Como é desenvolvido no capítulo anterior, as políticas restritivas e criminalizastes cumprem o papel de encobrir as reais causas das migrações e a responsabilidade dos países – especialmente os países centrais-nos conflitos, guerras e crises econômicas que impulsionam os fluxos migratórios. Também possibilitam criar a sensação de ameaça permanente para justificar um “estado de permanente exceção” e justificar medidas que, de outro modo, seriam facilmente rechaçáveis. Ademais, conforme Costa e Amaral (2017), é útil situar como causa dos sentimentos e frustrações das pessoas afetadas pela crise, a presença estrangeira, apresentando, como solução lógica, medidas de controle das fronteiras, com o uso do direito penal.

Destaca-se que a criminalização atinge diretamente o trabalhador migrante deixando-o mais vulnerável a superexploração do trabalho, violações de direitos trabalhistas e condições análogas à escravidão. O medo de ser deportado tende a levar os migrantes em situação de irregularidade a não denunciarem as condições em que são submetidos. O fortalecimento do migrante como “pessoa perigosa” sujeita a deportação contribuiu para uma existência amedrontada que inibe a organização, mobilização e luta por direitos. Como sintetiza Minecussi (2015) “a criminalização das migrações e dos migrantes é o fundamento de uma “tanatopolítica”, que lucra – em termos econômicos, políticos e sociais – pela negação sistemática dos direitos fundamentais dos povos em fuga” (p.8).
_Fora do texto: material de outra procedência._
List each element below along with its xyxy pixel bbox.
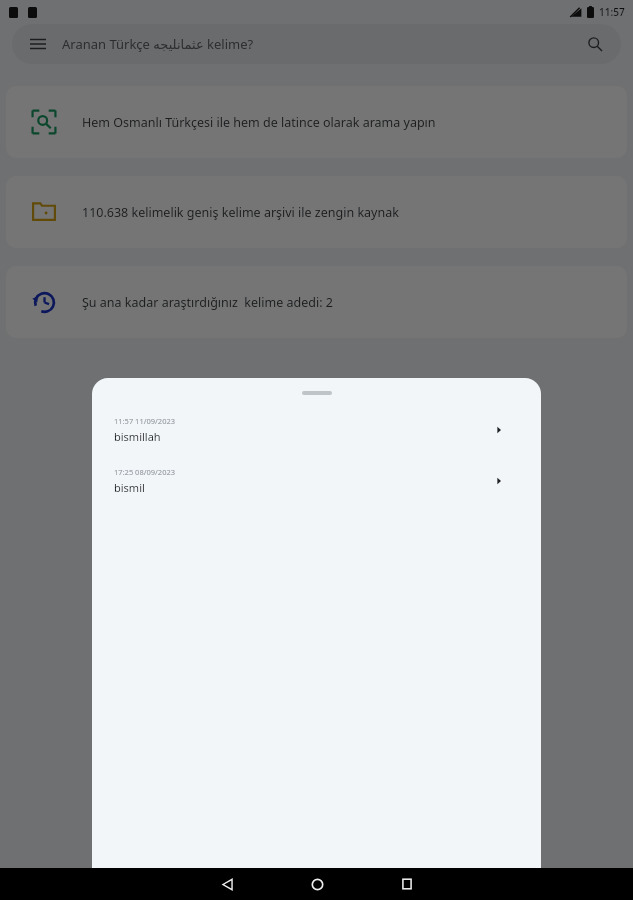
button[interactable]: Hem Osmanlı Türkçesi ile hem de latince … (6, 86, 627, 158)
staticText: Şu ana kadar araştırdığınız kelime adedi… (82, 294, 333, 311)
button[interactable]: Back (196, 868, 258, 900)
staticText: bismillah (114, 429, 161, 444)
button[interactable]: Home (286, 868, 348, 900)
button[interactable]: Recent apps (376, 868, 438, 900)
staticText: 110.638 kelimelik geniş kelime arşivi il… (82, 204, 399, 221)
button[interactable]: Şu ana kadar araştırdığınız kelime adedi… (6, 266, 627, 338)
other: Open (491, 473, 507, 489)
staticText: 11:57 11/09/2023 (114, 416, 176, 426)
staticText: 11:57 (599, 5, 625, 19)
button[interactable]: 11:57 11/09/2023 (92, 404, 541, 455)
button[interactable]: Menu (12, 24, 621, 64)
button[interactable]: Menu (26, 32, 50, 56)
button[interactable]: Search (583, 32, 607, 56)
button[interactable]: 17:25 08/09/2023 (92, 455, 541, 506)
button[interactable]: 110.638 kelimelik geniş kelime arşivi il… (6, 176, 627, 248)
staticText: Hem Osmanlı Türkçesi ile hem de latince … (82, 114, 436, 131)
other: Open (491, 422, 507, 438)
staticText: Aranan Türkçe عثمانليجه kelime? (62, 35, 254, 53)
staticText: 17:25 08/09/2023 (114, 467, 176, 477)
staticText: bismil (114, 480, 145, 495)
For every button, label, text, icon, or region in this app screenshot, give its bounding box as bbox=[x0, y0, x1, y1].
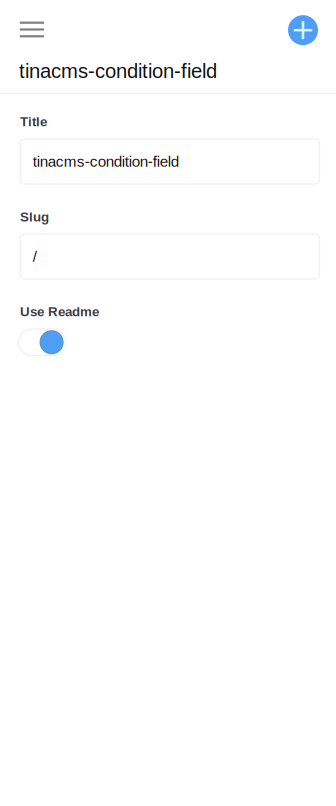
staticText: tinacms-condition-field bbox=[19, 60, 217, 82]
button[interactable]: / bbox=[20, 234, 319, 279]
button[interactable]: Menu bbox=[10, 8, 54, 52]
button[interactable]: Use Readme bbox=[18, 329, 66, 356]
staticText: tinacms-condition-field bbox=[33, 153, 179, 170]
staticText: Use Readme bbox=[20, 304, 99, 319]
staticText: / bbox=[33, 248, 37, 265]
button[interactable]: Add bbox=[283, 10, 323, 50]
button[interactable]: tinacms-condition-field bbox=[20, 139, 319, 184]
staticText: Slug bbox=[20, 210, 49, 224]
staticText: Title bbox=[20, 114, 47, 129]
O Brasil, em certos momentos tentou ir na contramão dessas políticas, através da atuação do Conselho Nacional de Imigração (CNIg) e na concessão de anistias aos imigrantes em situação irregular (1981, 1989, 1998 e 2009), além da discussão de uma nova lei de migrações centrada nos direitos humanos (COSTA; AMARAL, 2017). Mas apesar destes esforços e considerando o cenário de ofensiva neoconservadora no processo de regulamentação da Nova Lei, prevalecem os resquícios autoritários e restritivos relacionadas à criminalização da migração.